_ASSIGNED TASK_.
Pictures are to be left out, and only the lines below starting at the one with "Web del Congreso" and ending at the one with "-Staat; 31/2000); Huhn, Eckart: Die" are to be reproduced, each exactly, both ends included.

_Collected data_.
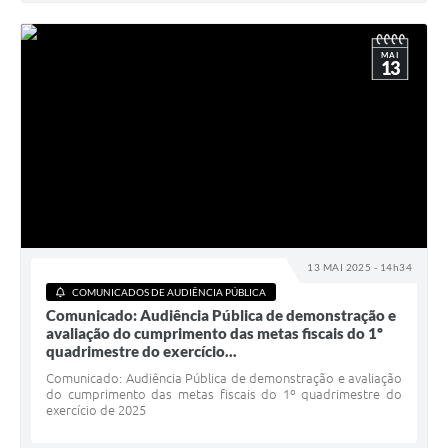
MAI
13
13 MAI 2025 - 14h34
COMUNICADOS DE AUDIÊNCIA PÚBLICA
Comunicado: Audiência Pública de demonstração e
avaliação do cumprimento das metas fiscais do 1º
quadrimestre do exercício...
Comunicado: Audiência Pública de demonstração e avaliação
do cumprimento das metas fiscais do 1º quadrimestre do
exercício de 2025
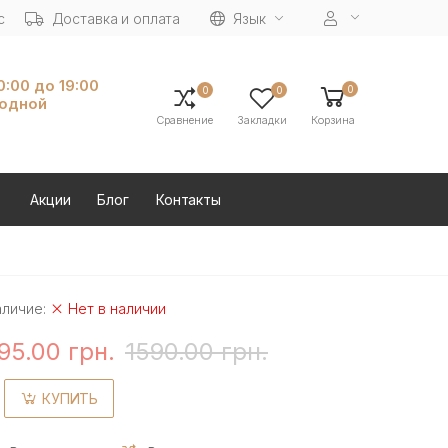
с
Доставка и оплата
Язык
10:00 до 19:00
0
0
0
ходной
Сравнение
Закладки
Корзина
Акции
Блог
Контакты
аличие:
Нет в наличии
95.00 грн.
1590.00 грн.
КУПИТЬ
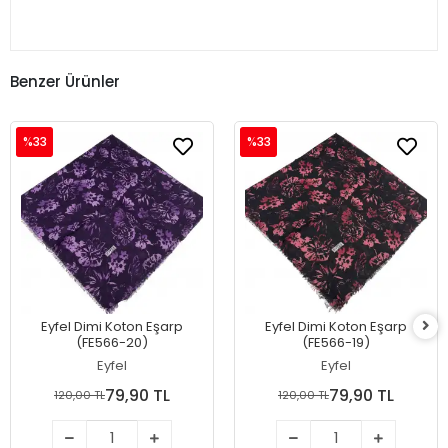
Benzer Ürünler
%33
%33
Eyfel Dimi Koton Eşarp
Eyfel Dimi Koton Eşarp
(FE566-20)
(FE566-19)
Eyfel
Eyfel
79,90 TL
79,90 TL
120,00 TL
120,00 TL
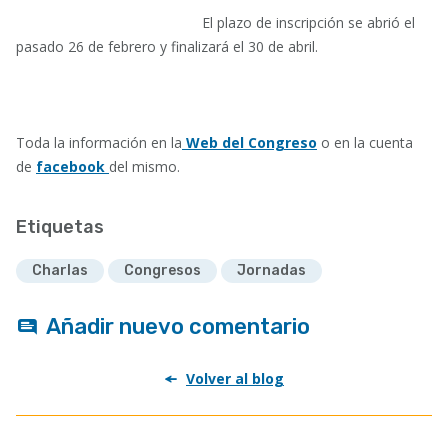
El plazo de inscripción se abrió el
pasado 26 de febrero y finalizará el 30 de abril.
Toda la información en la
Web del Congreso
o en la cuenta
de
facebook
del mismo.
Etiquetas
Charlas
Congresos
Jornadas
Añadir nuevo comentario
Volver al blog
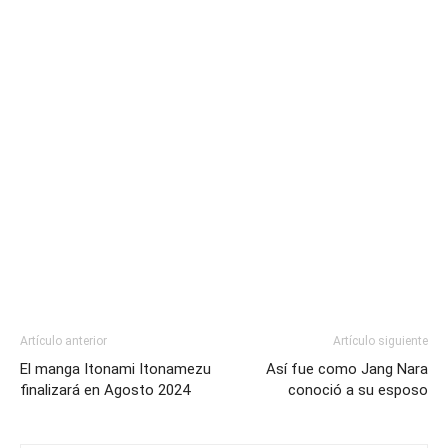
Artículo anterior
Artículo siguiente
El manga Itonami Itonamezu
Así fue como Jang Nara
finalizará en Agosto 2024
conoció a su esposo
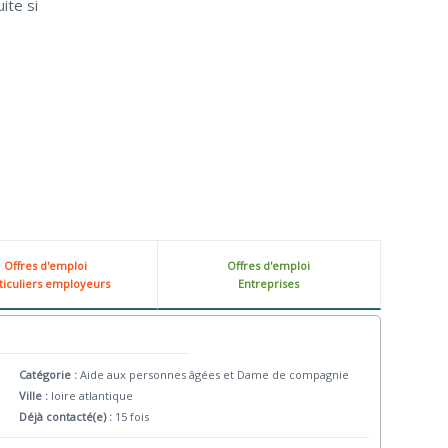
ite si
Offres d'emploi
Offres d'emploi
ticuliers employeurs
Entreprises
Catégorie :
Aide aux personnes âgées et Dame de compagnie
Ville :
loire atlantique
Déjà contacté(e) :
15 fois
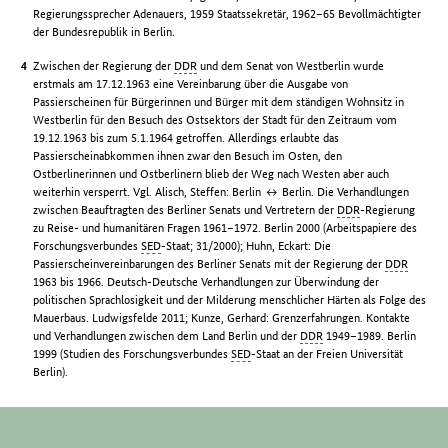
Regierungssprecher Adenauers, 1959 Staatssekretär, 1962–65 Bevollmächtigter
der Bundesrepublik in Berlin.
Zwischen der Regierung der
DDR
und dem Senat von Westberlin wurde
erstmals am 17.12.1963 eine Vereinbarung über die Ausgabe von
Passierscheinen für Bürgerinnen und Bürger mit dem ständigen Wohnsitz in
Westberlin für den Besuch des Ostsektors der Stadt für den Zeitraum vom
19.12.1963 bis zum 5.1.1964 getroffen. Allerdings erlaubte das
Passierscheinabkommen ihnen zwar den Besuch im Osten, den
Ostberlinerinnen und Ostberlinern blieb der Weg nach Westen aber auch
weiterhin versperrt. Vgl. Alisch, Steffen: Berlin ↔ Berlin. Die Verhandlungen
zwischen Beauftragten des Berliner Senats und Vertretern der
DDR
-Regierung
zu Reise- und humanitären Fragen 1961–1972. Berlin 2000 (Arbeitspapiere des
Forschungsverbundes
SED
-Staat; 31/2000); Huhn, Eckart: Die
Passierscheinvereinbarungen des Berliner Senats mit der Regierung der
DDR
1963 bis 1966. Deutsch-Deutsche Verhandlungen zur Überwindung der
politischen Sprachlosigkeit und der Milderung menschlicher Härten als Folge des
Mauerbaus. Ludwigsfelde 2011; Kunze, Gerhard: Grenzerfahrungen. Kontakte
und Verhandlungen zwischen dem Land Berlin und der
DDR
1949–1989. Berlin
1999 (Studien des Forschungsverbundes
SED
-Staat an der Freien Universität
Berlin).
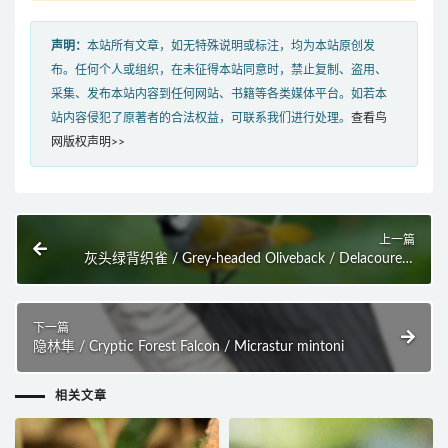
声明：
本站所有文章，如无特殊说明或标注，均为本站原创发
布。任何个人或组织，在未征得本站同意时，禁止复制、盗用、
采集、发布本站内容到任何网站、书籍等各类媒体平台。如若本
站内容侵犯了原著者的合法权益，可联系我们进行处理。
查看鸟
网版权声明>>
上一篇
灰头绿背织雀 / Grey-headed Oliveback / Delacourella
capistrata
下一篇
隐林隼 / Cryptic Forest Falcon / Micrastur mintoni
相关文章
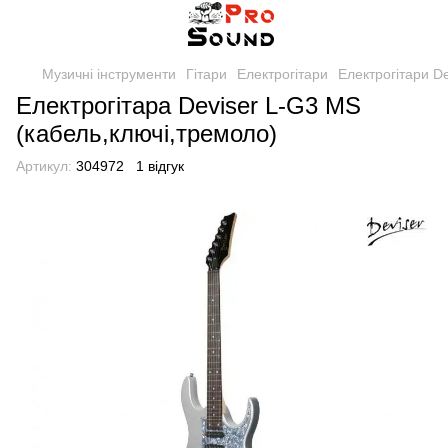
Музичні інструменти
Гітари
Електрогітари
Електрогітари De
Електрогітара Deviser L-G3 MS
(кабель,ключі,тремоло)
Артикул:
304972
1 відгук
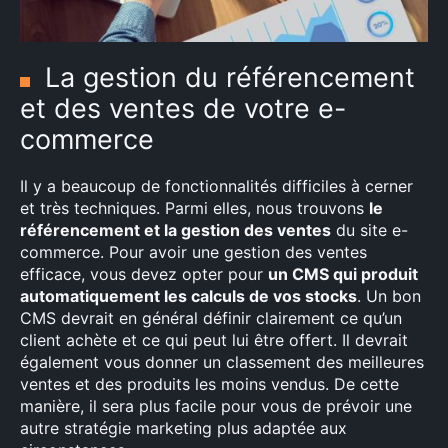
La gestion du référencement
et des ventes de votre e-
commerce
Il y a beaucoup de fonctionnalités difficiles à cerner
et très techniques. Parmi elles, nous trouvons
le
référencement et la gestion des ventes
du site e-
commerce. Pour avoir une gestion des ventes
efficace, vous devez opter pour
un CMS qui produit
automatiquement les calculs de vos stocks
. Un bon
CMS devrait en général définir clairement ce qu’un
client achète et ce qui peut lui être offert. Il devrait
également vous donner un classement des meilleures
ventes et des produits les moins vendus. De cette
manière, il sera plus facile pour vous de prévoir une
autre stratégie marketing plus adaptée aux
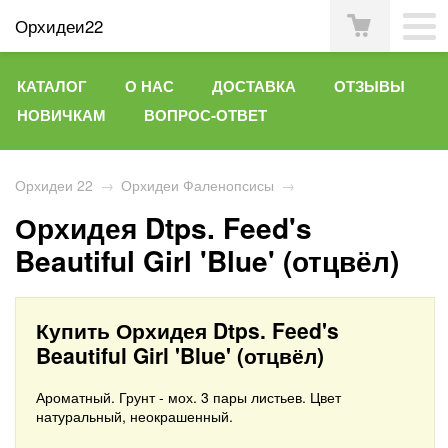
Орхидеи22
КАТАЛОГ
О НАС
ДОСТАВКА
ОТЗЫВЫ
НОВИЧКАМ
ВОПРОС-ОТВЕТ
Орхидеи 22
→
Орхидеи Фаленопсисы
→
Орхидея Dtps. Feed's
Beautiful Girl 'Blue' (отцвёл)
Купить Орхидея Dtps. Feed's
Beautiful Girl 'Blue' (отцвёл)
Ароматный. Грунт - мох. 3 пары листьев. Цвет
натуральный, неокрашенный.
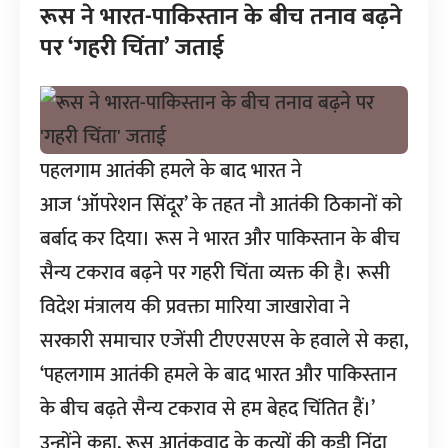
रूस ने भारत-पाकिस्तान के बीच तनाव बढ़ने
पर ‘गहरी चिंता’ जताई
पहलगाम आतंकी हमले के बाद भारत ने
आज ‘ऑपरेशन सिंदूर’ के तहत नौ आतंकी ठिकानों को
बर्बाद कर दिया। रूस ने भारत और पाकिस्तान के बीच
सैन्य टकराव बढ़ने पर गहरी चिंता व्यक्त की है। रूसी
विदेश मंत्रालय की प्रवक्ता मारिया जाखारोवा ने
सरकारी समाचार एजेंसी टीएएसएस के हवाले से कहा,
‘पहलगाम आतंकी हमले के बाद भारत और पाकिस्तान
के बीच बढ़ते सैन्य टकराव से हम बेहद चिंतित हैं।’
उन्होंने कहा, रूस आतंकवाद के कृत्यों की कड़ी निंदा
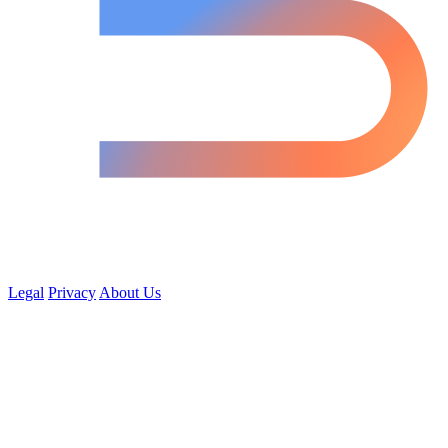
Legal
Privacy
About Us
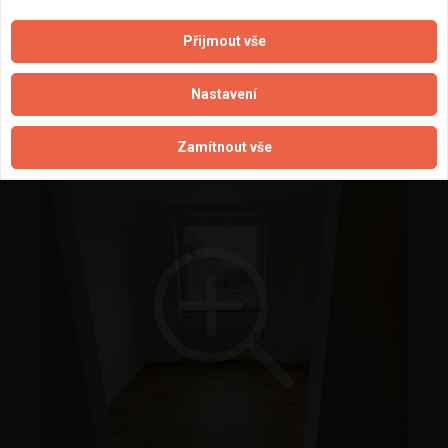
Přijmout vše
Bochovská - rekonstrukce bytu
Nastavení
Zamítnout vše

_SOLUTION TO THE PROBLEM_.
Web del Congreso
o en la cuenta
de
facebook
del mismo.
Etiquetas
Charlas
Congresos
Jornadas
Añadir nuevo comentario
Volver al blog
Artículo anterior
Artículo siguiente
El manga Itonami Itonamezu
Así fue como Jang Nara
finalizará en Agosto 2024
conoció a su esposo
ite si
Offres d'emploi
Offres d'emploi
ticuliers employeurs
Entreprises
Catégorie :
Aide aux personnes âgées et Dame de compagnie
Ville :
loire atlantique
Déjà contacté(e) :
15 fois
Regierungssprecher Adenauers, 1959 Staatssekretär, 1962–65 Bevollmächtigter
der Bundesrepublik in Berlin.
Zwischen der Regierung der
DDR
und dem Senat von Westberlin wurde
erstmals am 17.12.1963 eine Vereinbarung über die Ausgabe von
Passierscheinen für Bürgerinnen und Bürger mit dem ständigen Wohnsitz in
Westberlin für den Besuch des Ostsektors der Stadt für den Zeitraum vom
19.12.1963 bis zum 5.1.1964 getroffen. Allerdings erlaubte das
Passierscheinabkommen ihnen zwar den Besuch im Osten, den
Ostberlinerinnen und Ostberlinern blieb der Weg nach Westen aber auch
weiterhin versperrt. Vgl. Alisch, Steffen: Berlin ↔ Berlin. Die Verhandlungen
zwischen Beauftragten des Berliner Senats und Vertretern der
DDR
-Regierung
zu Reise- und humanitären Fragen 1961–1972. Berlin 2000 (Arbeitspapiere des
Forschungsverbundes
SED
-Staat; 31/2000); Huhn, Eckart: Die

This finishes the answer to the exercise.